Christina did very well in this level. She asked me to write the expressions on her task card as she said them outloud to speed up the process.

Nami K., 05/23/94

Finally, there are numerous documented cases of how participation in collaborative game playing can result in learning outcomes. Children develop basic skills (reading, writing, typing), acquire new facts and problem solving strategies.

It was great playing this game with Matt because I could tell that he was learning from our interaction. Like I said, eventually he could match the clue to the picture on his own. <...> Sometimes in the game, you would run across the same clue or you would end up taking a picture of a robot that you already had a picture of -- Matt would remember which pictures he had and he would also remember listening to the clue from before.

Nami K., 05/24/94


Conclusions

The analyses in this paper have two broad implications for the field of CSCL. First, successful learning is promoted when it occurs within authentic activities, i.e., when learners attain meaningful goals and are intellectually and emotionally engaged in the tasks they carry out. In this paper we attempted at demonstrating that this idea, which is currently widely accepted within the CSCL community, applies not only to individual activities but to collective activities, as well. In other words, educational benefits of collaboration critically depend on the degree to which learners are involved in their collective activity. Putting children and adults together is a necessary but not sufficient condition of genuine collaboration. Therefore, creating environments for Computer Supported Collaborative Learning should include evaluation and support of authentic collective activities. Second, our study indicates a number of factors which should be taken into consideration when setting up environments for collaborative learning. They include:


Meeting a diversity of interests.

People participate in collective activities for a variety of reasons. If collaboration is arranged so that it can accommodate a diversity of individual interests, more people can find it attractive (or the same people can find it more attractive).
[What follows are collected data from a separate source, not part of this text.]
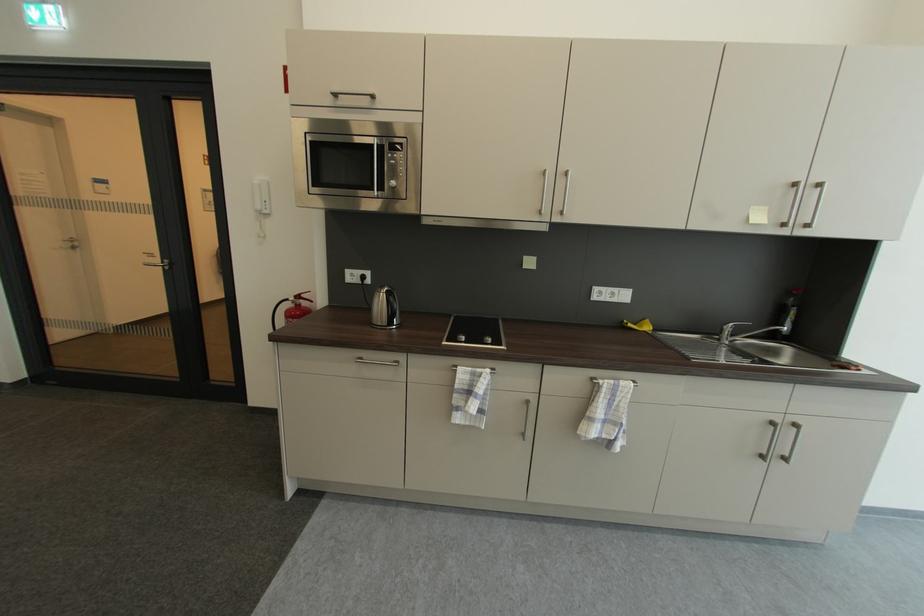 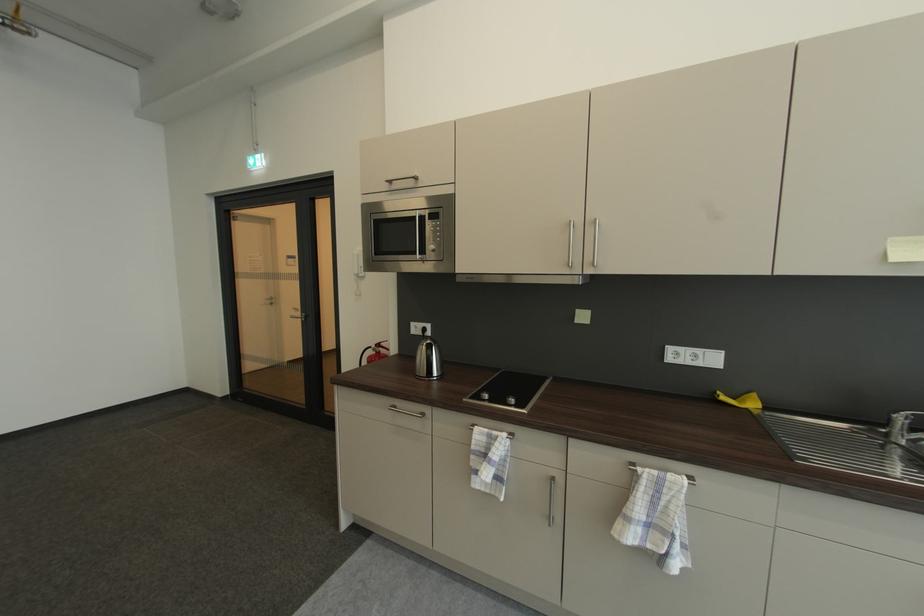 Where in the second image is the point corresponding to (x=264, y=208) from the first image?

(362, 273) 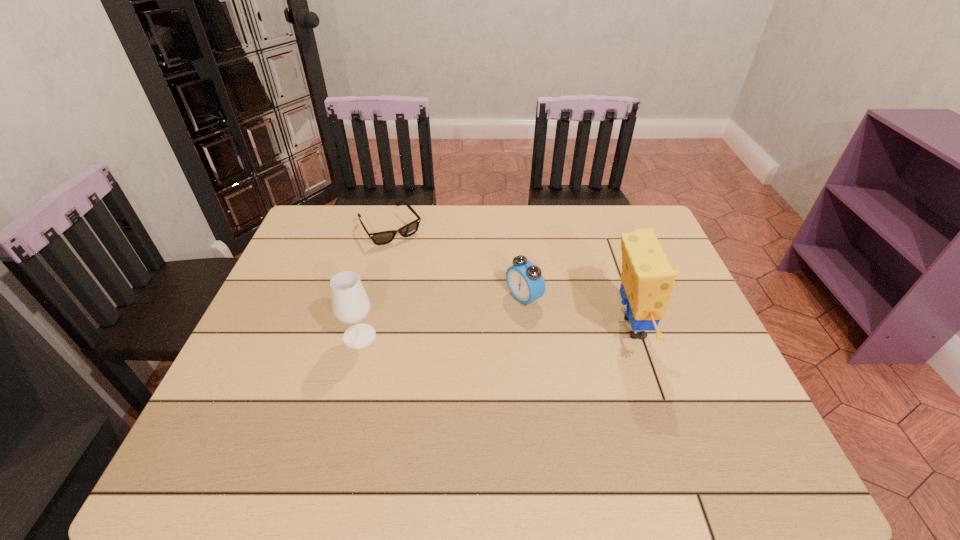 The width and height of the screenshot is (960, 540). What are the coordinates of `the third shortest object` in the screenshot? It's located at (350, 304).

In order to click on sponge in this screenshot , I will do `click(647, 277)`.

You are a GUI agent. You are given a task and a screenshot of the screen. Output one action in this format:
    pyautogui.click(x=<x>, y=<y>)
    Task: Click on the rightmost object
    This screenshot has height=540, width=960.
    Given the screenshot: What is the action you would take?
    pyautogui.click(x=647, y=277)

I want to click on the shortest object, so tap(379, 238).

Where is `sunglasses`? The image size is (960, 540). sunglasses is located at coordinates (379, 238).

This screenshot has width=960, height=540. I want to click on the third object from left to right, so click(x=524, y=279).

Identify the location of alarm clock. This screenshot has height=540, width=960. (524, 279).

Where is `free spot located on the back of the third shortest object`? This screenshot has height=540, width=960. free spot located on the back of the third shortest object is located at coordinates (369, 301).

Find the location of `free space located on the front-facing side of the farthest object`. free space located on the front-facing side of the farthest object is located at coordinates (440, 295).

Locate an element on the screen. blank area located on the front-facing side of the farthest object is located at coordinates (458, 318). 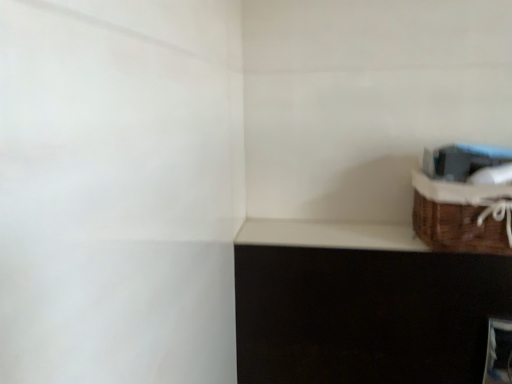 This screenshot has width=512, height=384. I want to click on empty space that is ontop of white matte window sill at upper right (from a real-world perspective), so click(x=335, y=233). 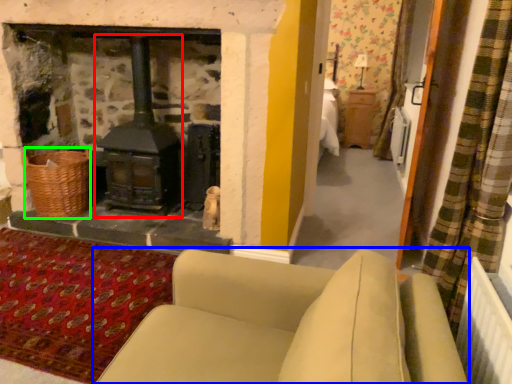 Question: Which object is positioned closest to wood burning stove (highlighted by a red box)? Select from studio couch (highlighted by a blue box) and basket (highlighted by a green box).

Choices:
 (A) studio couch
 (B) basket

Answer: (B)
Meaningful outcomes of collaboration.

If collaboration cannot help people to reach new goals, that is, if by acting alone they can achieve the same (or better) results, children are less inclined to cooperate, or can even find cooperation a nuisance. So, collective activities should be arranged so that learners can attain goals which are difficult or impossible to reach alone.


Choice.

Genuine collaborative learning rarely takes place when people are forced to collaborate and should follow pre-specified procedures. Positive outcomes of collaboration are usually observed under conditions that ensure that participants take responsibility for their contribution. Therefore, it is important that CSCL systems provide a possibility for the participants to make choices.


Time.

Team identities take time to develop. It is a complex process in which emerging identity, improving performance, and smoother coordination mutually influence each other. Therefore, CSCL settings should allow enough time for development of authentic collective activities.


Initial success.

Our data indicates that initial success can greatly facilitate collaboration, while initial failures often result in a lack of interest in the collaborative endeavor.


Shared emotions.

As mentioned before, authentic collaboration is often associated with strong emotions shared by the participants. A possibility for learners to share their emotions seems to be an important factor of the development of "collective subjects". Since in the Fifth Dimension collaboration is of the "same place/ same time" type, it is easy to express and share emotions there. However, in other types of collaborative environments (e.g., distance learning) limited possibilities for expressing and sharing emotions can be an obstacle for genuine collaboration.12


Constructive conflicts.

Genuine collaboration does not mean that participants should always agree to each other. Data from the Fifth Dimension documents a number of cases where conflicts played a constructive role and resulted in

____________________
12
The main problem is not that people do not express their emotions in computer-mediated communication (cf. the phenomenon of "flaming"). However, such emotions can easily be misunderstood, which negatively influences experiencing shared emotions.